Although the entries contain pictures, the copy should hold only their exact text.

Extracted page text data:
=== Begin Enclosure ===

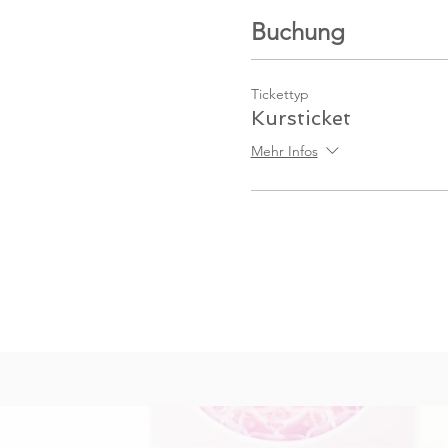
Buchung
Tickettyp
Kursticket
Mehr Infos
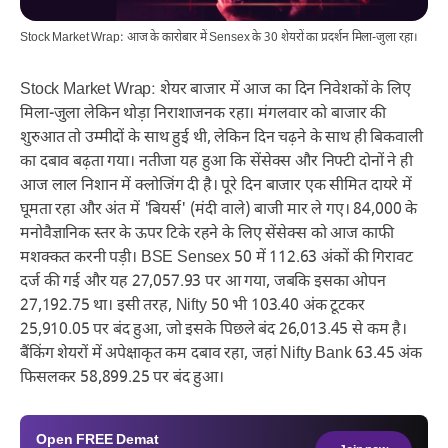
Stock Market Wrap: आज के कारोबार में Sensex के 30 शेयरों का प्रदर्शन मिला-जुला रहा।
Stock Market Wrap: शेयर बाजार में आज का दिन निवेशकों के लिए
मिला-जुला लेकिन थोड़ा निराशाजनक रहा। मंगलवार को बाजार की
शुरुआत तो उम्मीदों के साथ हुई थी, लेकिन दिन चढ़ने के साथ ही बिकवाली
का दबाव बढ़ता गया। नतीजा यह हुआ कि सेंसेक्स और निफ्टी दोनों ने ही
आज लाल निशान में क्लोजिंग दी है। पूरे दिन बाजार एक सीमित दायरे में
घूमता रहा और अंत में 'बियर्स' (मंदी वाले) बाजी मार ले गए। 84,000 के
मनोवैज्ञानिक स्तर के ऊपर टिके रहने के लिए सेंसेक्स को आज काफी
मशक्कत करनी पड़ी। BSE Sensex 50 में 112.63 अंकों की गिरावट
दर्ज की गई और यह 27,057.93 पर आ गया, जबकि इसका ओपन
27,192.75 था। इसी तरह, Nifty 50 भी 103.40 अंक टूटकर
25,910.05 पर बंद हुआ, जो इसके पिछले बंद 26,013.45 से कम है।
बैंकिंग शेयरों में अपेक्षाकृत कम दबाव रहा, जहां Nifty Bank 63.45 अंक
फिसलकर 58,899.25 पर बंद हुआ।
Open
FREE
Demat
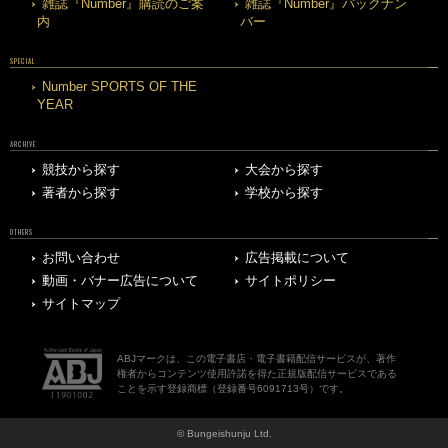
雑誌『Number』購読のご案
雑誌『Number』バックナン
内
バー
SPECIAL
Number SPORTS OF THE
YEAR
ARCHIVE
競技から探す
大会から探す
著者から探す
学校から探す
OTHERS
お問い合わせ
広告掲載について
動画・バナー広告について
サイトポリシー
サイトマップ
ABJマークは、この電子書店・電子書籍配信サービスが、著作
権者からコンテンツ使用許諾を得た正規版配信サービスである
ことを示す登録商標（登録番号6091713号）です。
© Bungeishunju Ltd.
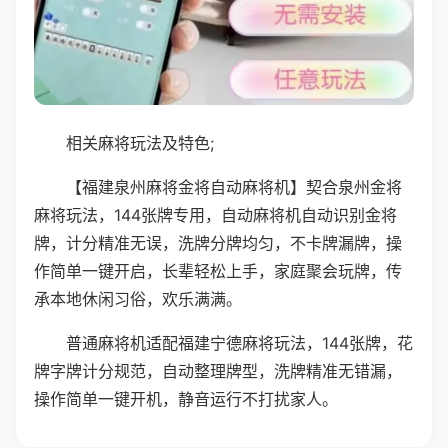
相关麻将玩法及特色;
【福建泉州麻将金将自动麻将机】契合泉州金将
麻将玩法，144张牌专用，自动麻将机自动识别金将
牌，计分精准无误，洗牌分牌均匀，不卡牌漏牌，操
作简单一键开启，长辈轻松上手，家庭聚会玩牌，传
承本地休闲习俗，欢乐满满。
普通麻将机适配福建宁德麻将玩法，144张牌，花
牌字牌计分规范，自动整理牌型，洗牌精准无错漏，
操作简单一键开机，静音运行不打扰家人。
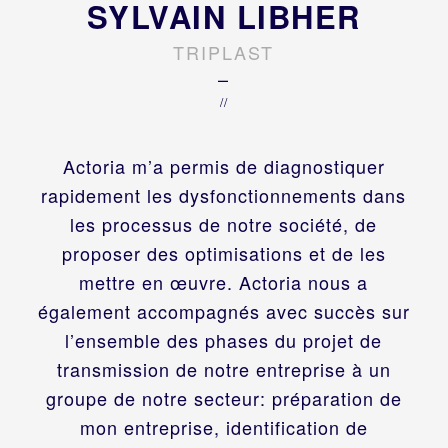
SYLVAIN LIBHER
TRIPLAST
–
//
Actoria m’a permis de diagnostiquer
rapidement les dysfonctionnements dans
les processus de notre société, de
proposer des optimisations et de les
mettre en œuvre. Actoria nous a
également accompagnés avec succès sur
l’ensemble des phases du projet de
transmission de notre entreprise à un
groupe de notre secteur: préparation de
mon entreprise, identification de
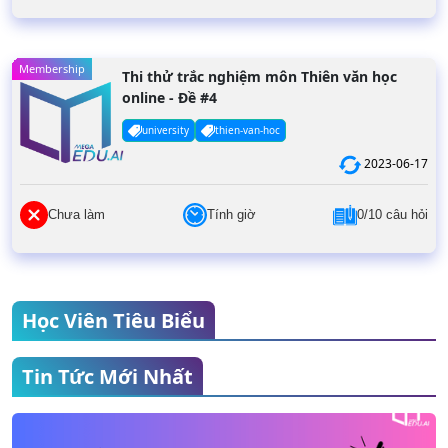
Membership
Thi thử trắc nghiệm môn Thiên văn học
online - Đề #4
university
thien-van-hoc
2023-06-17
Chưa làm
Tính giờ
0/10 câu hỏi
Học Viên Tiêu Biểu
Tin Tức Mới Nhất
Nguyễn Thế Thái
THPT Yên Hoà
Điểm thi đánh giá năng lực: 119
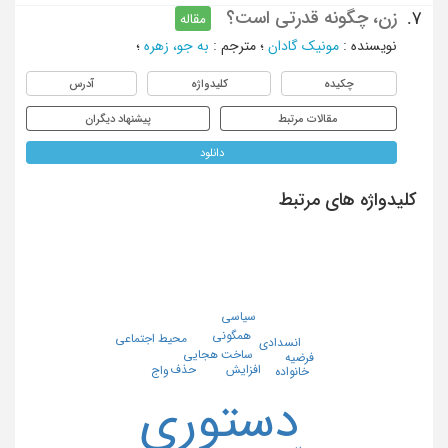
زن، چگونه قدرتی است؟
7.
مقاله
نویسنده
:
مونیک گادان
؛
مترجم
:
به جو، زهره
؛
چکیده
کلیدواژه
آدرس
مقالات مرتبط
پیشنهاد دیگران
دانلود
کلیدواژه های مرتبط
سیاسی
همگونی
محیط اجتماعی
انسدادی
ساخت هجایی
فرضیه
حذف
افزایش
واج
خانواده
دستوری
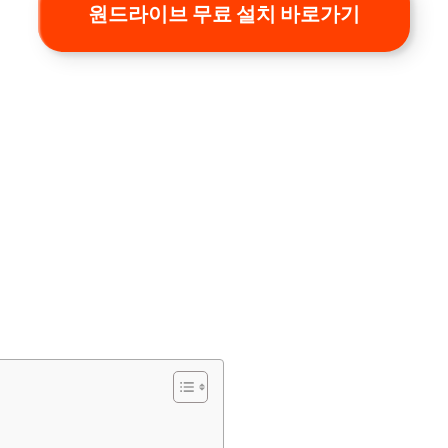
원드라이브 무료 설치 바로가기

=== End Enclosure ===

**Task response**:
Buchung
Tickettyp
Kursticket
Mehr Infos
Stock Market Wrap: आज के कारोबार में Sensex के 30 शेयरों का प्रदर्शन मिला-जुला रहा।
Stock Market Wrap: शेयर बाजार में आज का दिन निवेशकों के लिए
मिला-जुला लेकिन थोड़ा निराशाजनक रहा। मंगलवार को बाजार की
शुरुआत तो उम्मीदों के साथ हुई थी, लेकिन दिन चढ़ने के साथ ही बिकवाली
का दबाव बढ़ता गया। नतीजा यह हुआ कि सेंसेक्स और निफ्टी दोनों ने ही
आज लाल निशान में क्लोजिंग दी है। पूरे दिन बाजार एक सीमित दायरे में
घूमता रहा और अंत में 'बियर्स' (मंदी वाले) बाजी मार ले गए। 84,000 के
मनोवैज्ञानिक स्तर के ऊपर टिके रहने के लिए सेंसेक्स को आज काफी
मशक्कत करनी पड़ी। BSE Sensex 50 में 112.63 अंकों की गिरावट
दर्ज की गई और यह 27,057.93 पर आ गया, जबकि इसका ओपन
27,192.75 था। इसी तरह, Nifty 50 भी 103.40 अंक टूटकर
25,910.05 पर बंद हुआ, जो इसके पिछले बंद 26,013.45 से कम है।
बैंकिंग शेयरों में अपेक्षाकृत कम दबाव रहा, जहां Nifty Bank 63.45 अंक
फिसलकर 58,899.25 पर बंद हुआ।
Open
FREE
Demat
雑誌『Number』購読のご案
雑誌『Number』バックナン
内
バー
SPECIAL
Number SPORTS OF THE
YEAR
ARCHIVE
競技から探す
大会から探す
著者から探す
学校から探す
OTHERS
お問い合わせ
広告掲載について
動画・バナー広告について
サイトポリシー
サイトマップ
ABJマークは、この電子書店・電子書籍配信サービスが、著作
権者からコンテンツ使用許諾を得た正規版配信サービスである
ことを示す登録商標（登録番号6091713号）です。
© Bungeishunju Ltd.
相关麻将玩法及特色;
【福建泉州麻将金将自动麻将机】契合泉州金将
麻将玩法，144张牌专用，自动麻将机自动识别金将
牌，计分精准无误，洗牌分牌均匀，不卡牌漏牌，操
作简单一键开启，长辈轻松上手，家庭聚会玩牌，传
承本地休闲习俗，欢乐满满。
普通麻将机适配福建宁德麻将玩法，144张牌，花
牌字牌计分规范，自动整理牌型，洗牌精准无错漏，
操作简单一键开机，静音运行不打扰家人。
SYLVAIN LIBHER
TRIPLAST
–
//
Actoria m’a permis de diagnostiquer
rapidement les dysfonctionnements dans
les processus de notre société, de
proposer des optimisations et de les
mettre en œuvre. Actoria nous a
également accompagnés avec succès sur
l’ensemble des phases du projet de
transmission de notre entreprise à un
groupe de notre secteur: préparation de
mon entreprise, identification de
Membership
Thi thử trắc nghiệm môn Thiên văn học
online - Đề #4
university
thien-van-hoc
2023-06-17
Chưa làm
Tính giờ
0/10 câu hỏi
Học Viên Tiêu Biểu
Tin Tức Mới Nhất
Nguyễn Thế Thái
THPT Yên Hoà
Điểm thi đánh giá năng lực: 119
زن، چگونه قدرتی است؟
7.
مقاله
نویسنده
:
مونیک گادان
؛
مترجم
:
به جو، زهره
؛
چکیده
کلیدواژه
آدرس
مقالات مرتبط
پیشنهاد دیگران
دانلود
کلیدواژه های مرتبط
سیاسی
همگونی
محیط اجتماعی
انسدادی
ساخت هجایی
فرضیه
حذف
افزایش
واج
خانواده
دستوری
원드라이브 무료 설치 바로가기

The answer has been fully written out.